Bond fund manager John Stopford believes conditions may be in place to persuade US policy makers to turn off the 'quantitative easing' (QE), money printing taps by the end of this year.

With many predicting QE will continue into 2015, Stopford argues the main factors that would bring about its end, the return of inflation and a fall in US unemployment, could come around quicker than anticipated.

Stopford, who with Russell Silberston runs the Investec Global Bond  fund, a pick of Citywire Selection, also warns that corporate bonds may be ‘entering bear market conditions’ and he expects credit to 'perform badly’ this year. This echoes a warning by Ignis bond fund manager Chris Bowie who last week said some bonds could suffer 30% capital losses if bond yields (which move in the opposite direction to bond prices) rose in anticipation of higher inflation.

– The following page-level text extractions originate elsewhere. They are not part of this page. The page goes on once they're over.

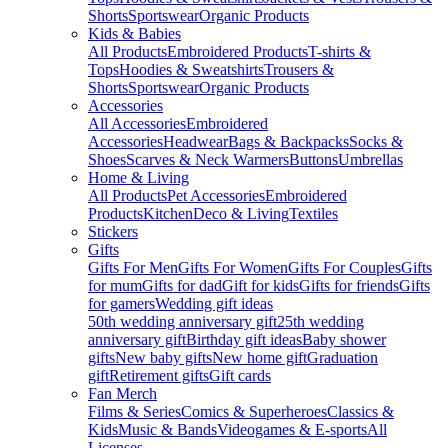
Shorts
Sportswear
Organic Products
Kids & Babies
All Products
Embroidered Products
T-shirts &
Tops
Hoodies & Sweatshirts
Trousers &
Shorts
Sportswear
Organic Products
Accessories
All Accessories
Embroidered
Accessories
Headwear
Bags & Backpacks
Socks &
Shoes
Scarves & Neck Warmers
Buttons
Umbrellas
Home & Living
All Products
Pet Accessories
Embroidered
Products
Kitchen
Deco & Living
Textiles
Stickers
Gifts
Gifts For Men
Gifts For Women
Gifts For Couples
Gifts
for mum
Gifts for dad
Gift for kids
Gifts for friends
Gifts
for gamers
Wedding gift ideas
50th wedding anniversary gift
25th wedding
anniversary gift
Birthday gift ideas
Baby shower
gifts
New baby gifts
New home gift
Graduation
gift
Retirement gifts
Gift cards
Fan Merch
Films & Series
Comics & Superheroes
Classics &
Kids
Music & Bands
Videogames & E-sports
All
Licenses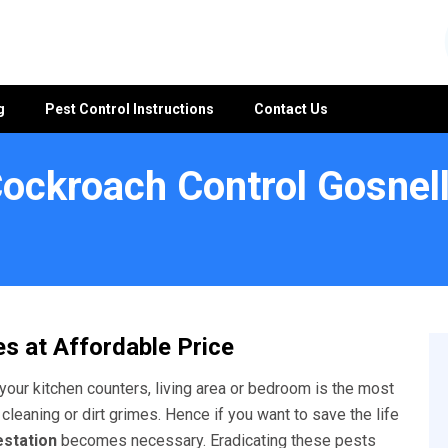
g
Pest Control Instructions
Contact Us
ockroach Control Gosnel
s
s at Affordable Price
your kitchen counters, living area or bedroom is the most
 cleaning or dirt grimes. Hence if you want to save the life
estation
becomes necessary. Eradicating these pests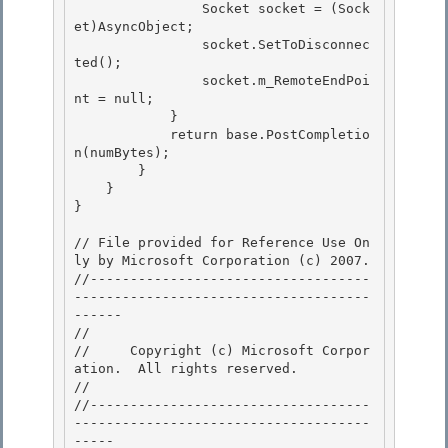
                Socket socket = (Sock
et)AsyncObject; 

                socket.SetToDisconnec
ted();

                socket.m_RemoteEndPoi
nt = null; 

            } 

            return base.PostCompletio
n(numBytes);

        } 

    }

}

// File provided for Reference Use On
ly by Microsoft Corporation (c) 2007.

//-----------------------------------
-------------------------------------
------ 

// 
//     Copyright (c) Microsoft Corpor
ation.  All rights reserved.

// 
//-----------------------------------
-------------------------------------
----- 
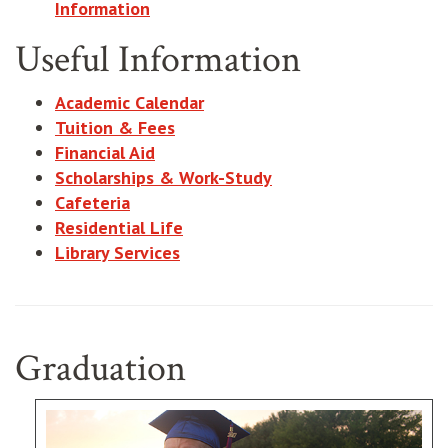
Information
Useful Information
Academic Calendar
Tuition & Fees
Financial Aid
Scholarships & Work-Study
Cafeteria
Residential Life
Library Services
Graduation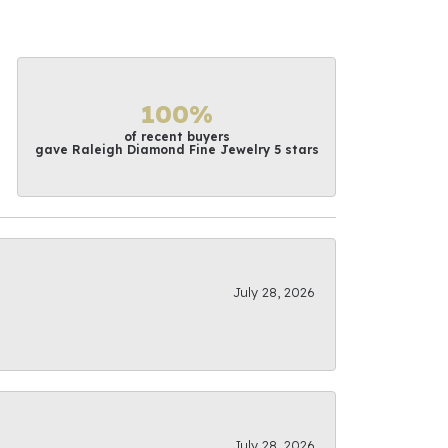
100%
of recent buyers
gave Raleigh Diamond Fine Jewelry 5 stars
July 28, 2026
July 28, 2026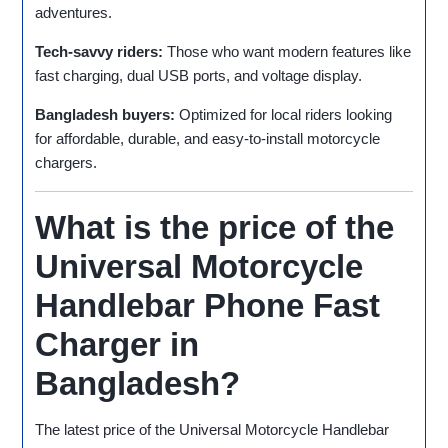
adventures.
Tech‑savvy riders:
Those who want modern features like
fast charging, dual USB ports, and voltage display.
Bangladesh buyers:
Optimized for local riders looking
for affordable, durable, and easy‑to‑install motorcycle
chargers.
What is the price of the
Universal Motorcycle
Handlebar Phone Fast
Charger in
Bangladesh?
The latest price of the Universal Motorcycle Handlebar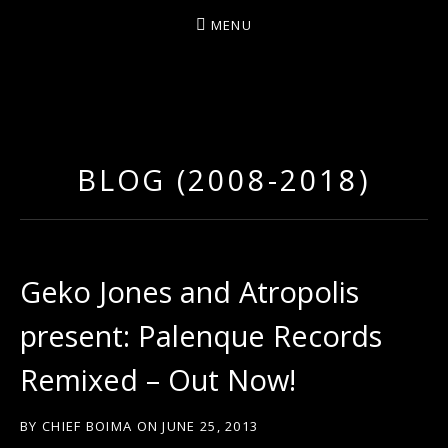
MENU
D
U
T
BLOG (2008-2018)
T
Y
A
R
Geko Jones and Atropolis
T
present: Palenque Records
Z
Remixed – Out Now!
BY
CHIEF BOIMA
ON
JUNE 25, 2013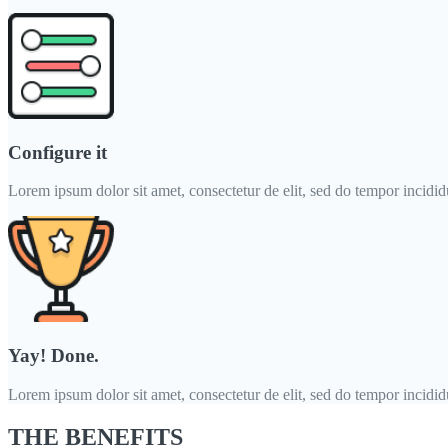
Configure it
Lorem ipsum dolor sit amet, consectetur de elit, sed do tempor incididun
Yay! Done.
Lorem ipsum dolor sit amet, consectetur de elit, sed do tempor incididun
THE BENEFITS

Stopford (pictured) told Citywire he believed US unemployment could fall to the targeted level of 6.5% within months, bringing forward the likelihood of a rise in interest rates.

As a result he has cut the fund's 'duration', which measures exposure to rising interest rates, and added to its holdings in inflation-linked bonds.

He said: ‘It is hard to be a dollar bull but the US does appear to be having a normal cycle again. The housing market has picked up, consumers are starting to spend and banks are lending again so we could get much faster to the point where the Fed has to change fiscal policy. We expect QE to finish by the end of 2013.

‘The [Federal Reserve] has said it would like to start reining back on QE so if we see an improvement in the labour market the QE argument becomes less powerful.’

Despite acknowledging concerns among some Federal Reserve members over the $3 trillion of debt on the US balance sheet, Stopford concedes that the US is ‘further through the private sector deleveraging [debt repayment] cycle and reassuring manufacturing and employment data is making it more competitive than for some time’.

The fund is 60% weighted to developed market sovereign bonds with its largest positions in US 2014 and 2012-dated treasuries while investment grade corporates, primarily in AAA rated companies, make up 17% of the fund. Cash accounts for almost 8%.

Reducing credit

Stopford is seeing signs of tension in credit markets with weaker companies coming to market and more speculative borrowing.

He has been gradually decreasing his overall credit exposure from its historic peak in 2009, and has reduced bonds in cyclical companies including financials further this year, taking the fund underweight credit for the first time in three and a half years.

‘We are seeing weaker borrowers and bonds displaying less bond-like but more equity-like characteristics. All of that makes us quite cautious.’

Yen to fall further

Stopford has also removed the short position (a bet that an asset will fall) he has had against the Japanese currency, although he expects the Bank of Japan to continue to take steps to lower the yen further.

The fund is currently neutral on the euro and exposure to sterling has been removed as Stopford sees the UK’s currency weakening further, while he remains modestly overweight on the dollar.

‘We expect the dollar to be stronger by the end of this year but we think the yen has a further 5-10% to fall and think it to be closer to 100 [yen to the dollar] this year.’

He added: ‘The dollar is following previous patterns. It has been weak for a decade but we expect it to remain stronger on a two to three-year view with most of that probably this year.'

As befits his cautious mind set, Stopford thinks the big opportunity in the asset class this year will be ‘not losing money in the second half of the year’.

While he expects credit to break even, he thinks corporate bonds will have a difficult year with emerging market corporates outperforming their developed world peers, although he queries the distinction between the two.

‘I don’t think the term developed or developing means anything now. It is all about context and labels are changing. On the fringes of developed market debt you have a risk asset like Spain, which should be compared more to Brazil or South Africa.’

Over five years to the end of December the fund has returned 70.1% compared to its benchmark index, the Citigroup WGBI, which generated a total return in dollar terms of 58.3%.